W3C home > Mailing lists > Public > public-html@w3.org > April 2007

Use the role-attribute instead of predefined class names

From: Daniel Schattenkirchner <schattenkirchner.daniel@gmx.de>
Date: Thu, 05 Apr 2007 21:26:24 +0200
Message-ID: <46154D60.8000204@gmx.de>
To: public-html@w3.org

Hello, the following issue was already raised a few times, however, 
there was no "big discussion" about it yet.

In my opinion the XHTML 2 role-attribute is far superior to the Web 
Applications 1.0 predefined class names because the latter got several 
disadvantages:

I don't think they are what most here call backward compatible. 
Predefined class names are limited to few elements. I'm using class 
names like "copyright" already and, like many other authors, I'm not 
only using it on p- and span-elements. It'd be confusing if some 
elements with class name X got a different meanign than special elements 
with class name X. Also It's unclear how elements with class names that 
aren't allowed on that element should be handled. Are they invalid or 
ignored.
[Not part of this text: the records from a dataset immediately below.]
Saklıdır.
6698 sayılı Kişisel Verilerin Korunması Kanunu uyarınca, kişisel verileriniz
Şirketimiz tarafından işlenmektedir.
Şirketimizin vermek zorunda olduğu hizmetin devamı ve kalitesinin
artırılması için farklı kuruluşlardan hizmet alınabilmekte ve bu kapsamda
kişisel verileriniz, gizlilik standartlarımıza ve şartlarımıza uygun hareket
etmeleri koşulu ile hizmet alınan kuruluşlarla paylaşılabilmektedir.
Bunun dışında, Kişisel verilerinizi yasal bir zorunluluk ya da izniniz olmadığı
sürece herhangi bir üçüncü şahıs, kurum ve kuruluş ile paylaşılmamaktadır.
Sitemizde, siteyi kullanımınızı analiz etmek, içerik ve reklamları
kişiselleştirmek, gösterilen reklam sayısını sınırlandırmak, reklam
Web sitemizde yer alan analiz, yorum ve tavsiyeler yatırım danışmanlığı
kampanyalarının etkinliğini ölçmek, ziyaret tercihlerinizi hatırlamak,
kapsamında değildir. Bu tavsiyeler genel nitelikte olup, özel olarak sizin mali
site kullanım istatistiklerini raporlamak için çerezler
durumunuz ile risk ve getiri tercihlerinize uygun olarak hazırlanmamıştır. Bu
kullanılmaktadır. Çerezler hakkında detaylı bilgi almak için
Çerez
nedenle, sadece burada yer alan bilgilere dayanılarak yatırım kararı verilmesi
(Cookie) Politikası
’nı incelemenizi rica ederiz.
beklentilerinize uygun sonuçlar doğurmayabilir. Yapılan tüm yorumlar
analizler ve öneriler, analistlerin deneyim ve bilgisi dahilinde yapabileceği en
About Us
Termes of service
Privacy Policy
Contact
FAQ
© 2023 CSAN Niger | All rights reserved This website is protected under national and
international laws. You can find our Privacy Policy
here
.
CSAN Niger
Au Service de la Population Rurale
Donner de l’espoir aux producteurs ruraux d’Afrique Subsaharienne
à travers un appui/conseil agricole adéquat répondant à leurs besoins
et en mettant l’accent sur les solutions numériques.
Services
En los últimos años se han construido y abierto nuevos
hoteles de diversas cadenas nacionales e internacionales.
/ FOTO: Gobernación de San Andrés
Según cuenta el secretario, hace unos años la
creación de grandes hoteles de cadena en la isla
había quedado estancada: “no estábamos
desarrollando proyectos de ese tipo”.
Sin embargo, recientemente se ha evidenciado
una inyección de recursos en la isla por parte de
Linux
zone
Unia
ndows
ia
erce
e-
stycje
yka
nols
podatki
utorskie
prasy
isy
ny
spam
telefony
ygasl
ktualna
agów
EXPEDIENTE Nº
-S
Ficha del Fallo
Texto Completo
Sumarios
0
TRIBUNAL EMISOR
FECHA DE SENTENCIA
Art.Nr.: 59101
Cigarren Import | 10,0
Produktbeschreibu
I think that part of the WA-Spec is very imature. (Adding new 
class names could be very chaotic very soon).
The same problem is applying to class names that aren't yet predefined, 
but may become so in the future.

Redundancy is alo a point that comes to my mind. I personally would use 
a div- or section-element with the class name "copyright" as a parent 
for copyright-specific paragraphs and lists. I think that's better that 
a series of p-elements wearing the class name "copyright".

Frankly speaking, I think predefined class names are confusing and make 
an authors life harder. You've got to now, class name X is predefined 
and class name Y can only be used on element Z. Not very intuitive IMHO.

My idea would be to merge the role-attribut with the predefined class 
names (e.g. role="copyright"). This is reflecting my way of using that 
class name (grouping elements in a div-element with the 
copyright-class). However, together with the role-attribute, an element 
would be enhanced semantically, which can be used by search enginges and 
similar user agents.
Besides, I think this approach is more useful when working with CSS.